Of course, most of us already understand what setting a boundary means. The trouble is just enforcing it. One of the easiest ways of setting and enforcing a boundary is simply saying “no”. Well, it’s supposed to be simple. In reality, saying no without offering an excuse or additional information as to why you refuse often feels too direct, a little bit rude in the context of conversation, resulting in feelings of guilt and discontent. A lot of the time we put the pressure on ourselves to agree.
Why is it so difficult for us to say no? Perhaps it’s the culture of capitalism that we live in that promotes busy-ness. We always need to be doing something to be productive. If someone asks me to do something, and I have nothing else to do, why not do it? Perhaps it’s people’s increased online presence on social media, which allows people, especially strangers, to feel entitled to our thoughts, feelings, time, and energy. Or maybe it’s our genuine desire to perform acts of service. A lot of us have generous hearts. Residents of Hawaii are known for their sense of community, and this sense has only formed out of community members’ willingness to help and support each other on small and large scales. Because of this, saying no to someone can turn into a sort of moral dilemma, a betrayal of everything you know.

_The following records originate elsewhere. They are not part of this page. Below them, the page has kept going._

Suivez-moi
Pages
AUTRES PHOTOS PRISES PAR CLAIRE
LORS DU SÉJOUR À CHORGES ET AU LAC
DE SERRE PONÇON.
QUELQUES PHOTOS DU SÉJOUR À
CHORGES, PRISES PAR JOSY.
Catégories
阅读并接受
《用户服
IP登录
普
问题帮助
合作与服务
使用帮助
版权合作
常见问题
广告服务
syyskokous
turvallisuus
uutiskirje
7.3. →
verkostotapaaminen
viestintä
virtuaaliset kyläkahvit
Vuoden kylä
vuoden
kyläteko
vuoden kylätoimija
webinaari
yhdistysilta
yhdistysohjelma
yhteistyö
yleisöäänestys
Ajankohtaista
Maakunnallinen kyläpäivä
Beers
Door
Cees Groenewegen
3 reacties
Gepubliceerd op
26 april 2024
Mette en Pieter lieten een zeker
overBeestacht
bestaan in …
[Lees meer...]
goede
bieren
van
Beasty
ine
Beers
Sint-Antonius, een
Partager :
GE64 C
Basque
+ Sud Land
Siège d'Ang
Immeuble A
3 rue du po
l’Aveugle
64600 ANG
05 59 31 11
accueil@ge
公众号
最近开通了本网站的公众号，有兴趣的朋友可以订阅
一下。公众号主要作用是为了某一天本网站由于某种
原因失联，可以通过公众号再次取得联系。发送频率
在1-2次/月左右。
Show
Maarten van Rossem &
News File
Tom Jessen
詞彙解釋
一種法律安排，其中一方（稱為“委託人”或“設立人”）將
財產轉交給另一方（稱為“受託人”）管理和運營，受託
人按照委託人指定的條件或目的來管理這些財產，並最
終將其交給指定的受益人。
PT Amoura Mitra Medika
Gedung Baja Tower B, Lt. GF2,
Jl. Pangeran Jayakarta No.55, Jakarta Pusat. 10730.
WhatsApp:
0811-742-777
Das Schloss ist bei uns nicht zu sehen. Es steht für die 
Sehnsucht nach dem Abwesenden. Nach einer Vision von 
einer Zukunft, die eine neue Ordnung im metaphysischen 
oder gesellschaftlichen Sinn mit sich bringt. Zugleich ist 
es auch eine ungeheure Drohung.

However, the desire to help others should never take precedence over the need to care for ourselves. When we consistently agree to others’ requests, when they ask for help or otherwise, we might end up stretching ourselves thin, and we become stressed and overwhelmed. We’re reluctant to prioritize ourselves. When we too often prioritize others, without consideration for our own needs, our tiredness can cause resentment and frustration, at ourselves and the others, which leads to additional guilt cause you’re the one that agreed to so many things, and you feel like you put yourself in that situation.
Let’s prevent feelings of guilt and resentment by setting boundaries. I urge you to be unafraid to say no, but even that can feel like a big step. There are other ways of denying someone’s request if you find that “no” tastes too bitter on your tongue.
“I can’t” when someone asks you for a favor but you’re busy with your own life.
“I don’t feel like it” when someone asks you to hang out but you’re too tired.
“I’d rather do something else instead.” This one is really helpful for people with a difficult time saying no because it comes off so positively. If we don’t have the physical or mental energy for a certain task, redirect it to something you feel prepared to handle. This allows for us to prioritize ourselves while still feeling helpful.
When saying no while setting a boundary, you don’t have to offer an explanation. They’ll probably ask for one anyway. Saying you’re busy with other things, saying you need time to rest, or saying you just don’t want to are all good enough reasons to say no. You don’t have to apologize, either. You were never under any obligation to agree. Setting boundaries must become a habit. Hopefully, saying no without feeling bad about it will become another habit, even if it takes a little time.